_Task instructions_
Please count how many lines of the data include the word "Rajasthan". Give only that number in reply.

*** Data provided ***

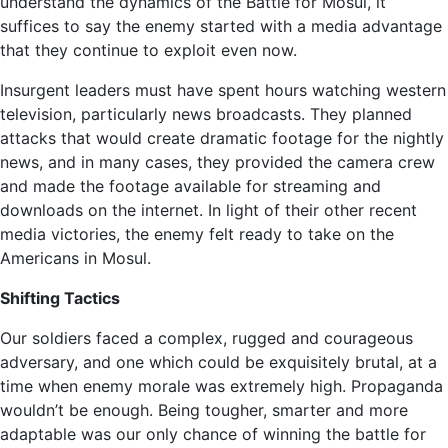
understand the dynamics of the Battle for Mosul, it
suffices to say the enemy started with a media advantage
that they continue to exploit even now.
Insurgent leaders must have spent hours watching western
television, particularly news broadcasts. They planned
attacks that would create dramatic footage for the nightly
news, and in many cases, they provided the camera crew
and made the footage available for streaming and
downloads on the internet. In light of their other recent
media victories, the enemy felt ready to take on the
Americans in Mosul.
Shifting Tactics
Our soldiers faced a complex, rugged and courageous
adversary, and one which could be exquisitely brutal, at a
time when enemy morale was extremely high. Propaganda
wouldn’t be enough. Being tougher, smarter and more
adaptable was our only chance of winning the battle for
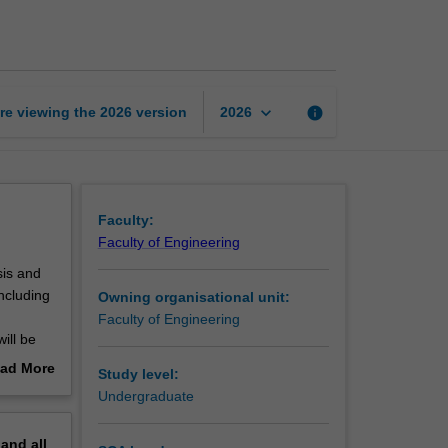
numerical
analysis
page
keyboard_arrow_down
re viewing the
2026
version
info
2026
Faculty:
Faculty of Engineering
sis and
ncluding
Owning organisational unit:
Faculty of Engineering
ill be
ad More
Study level:
ng
out
Undergraduate
erview
merical
pand
all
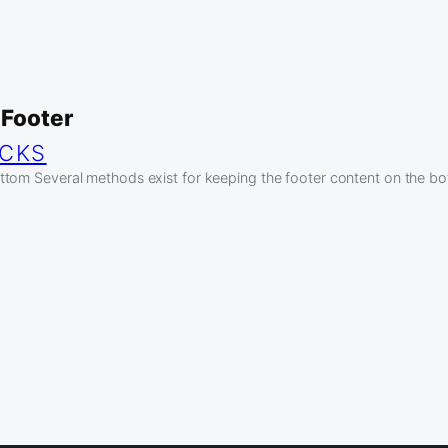
 Footer
ICKS
tom Several methods exist for keeping the footer content on the bo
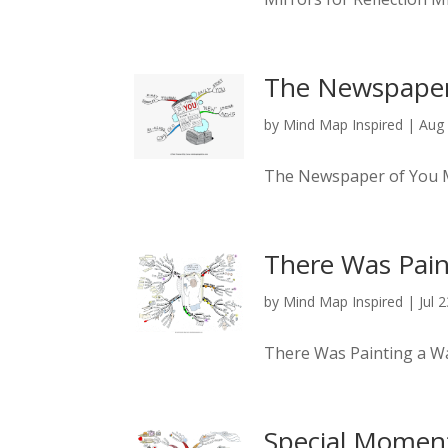
The Newspaper
by
Mind Map Inspired
|
Aug 
The Newspaper of You
There Was Pain
by
Mind Map Inspired
|
Jul 
There Was Painting a W
Special Momen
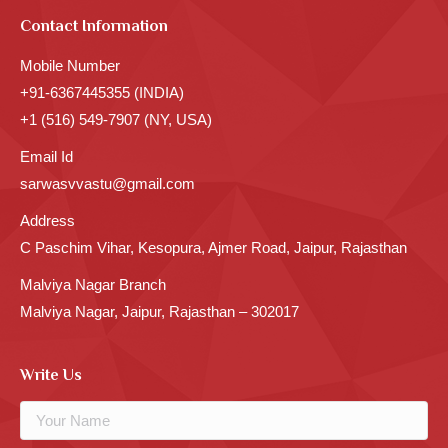
Contact Information
Mobile Number
+91-6367445355 (INDIA)
+1 (516) 549-7907 (NY, USA)
Email Id
sarwasvvastu@gmail.com
Address
C Paschim Vihar, Kesopura, Ajmer Road, Jaipur, Rajasthan
Malviya Nagar Branch
Malviya Nagar, Jaipur, Rajasthan – 302017
Write Us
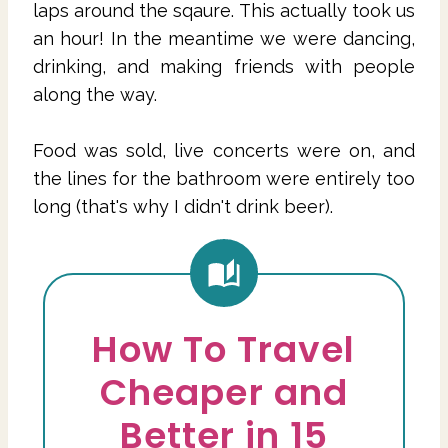
laps around the sqaure. This actually took us
an hour! In the meantime we were dancing,
drinking, and making friends with people
along the way.
Food was sold, live concerts were on, and
the lines for the bathroom were entirely too
long (that's why I didn't drink beer).
How To Travel
Cheaper and
Better in 15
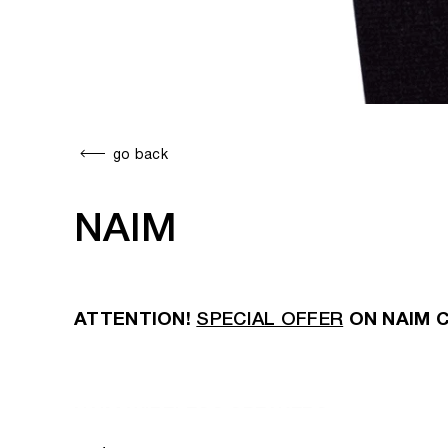
go back
NAIM
ATTENTION!
SPECIAL OFFER
ON NAIM 
NAIM WIRELESS SPEAKERS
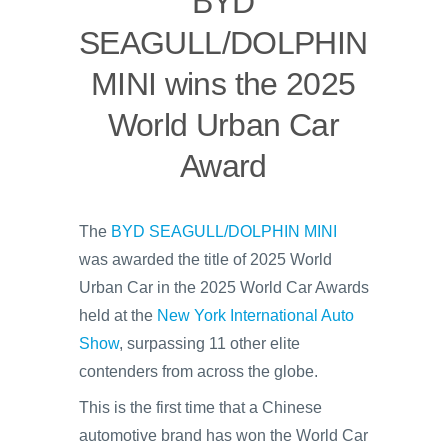
BYD
SEAGULL/DOLPHIN
MINI wins the 2025
World Urban Car
Award
The
BYD SEAGULL/DOLPHIN MINI
was awarded the title of 2025 World
Urban Car in the 2025 World Car Awards
held at the
New York International Auto
Show
, surpassing 11 other elite
contenders from across the globe.
This is the first time that a Chinese
automotive brand has won the World Car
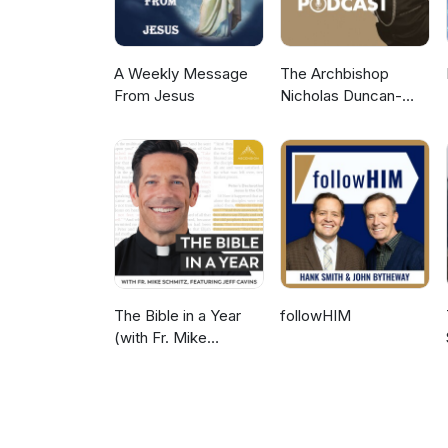
A Weekly Message
The Archbishop
From Jesus
Nicholas Duncan-
Williams Podcast
The Bible in a Year
followHIM
(with Fr. Mike
Schmitz)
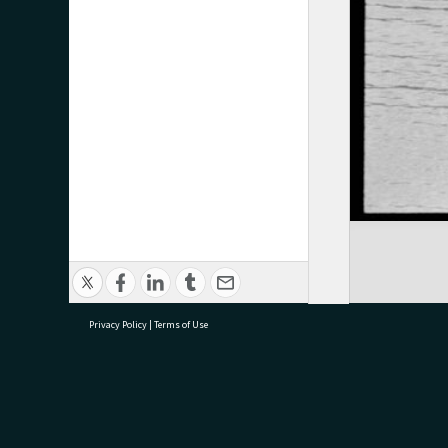
Privacy Policy
|
Terms of Use
research@tauranga.govt.nz
07 5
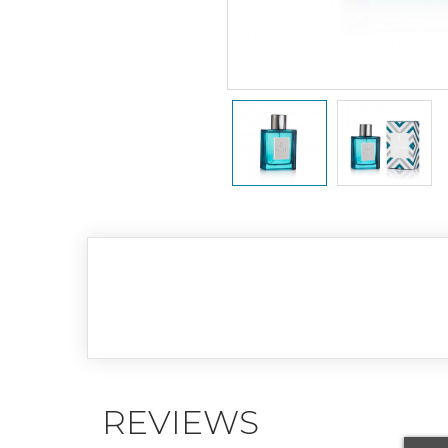
REVIEWS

*** End of Data provided ***

_Answer_
2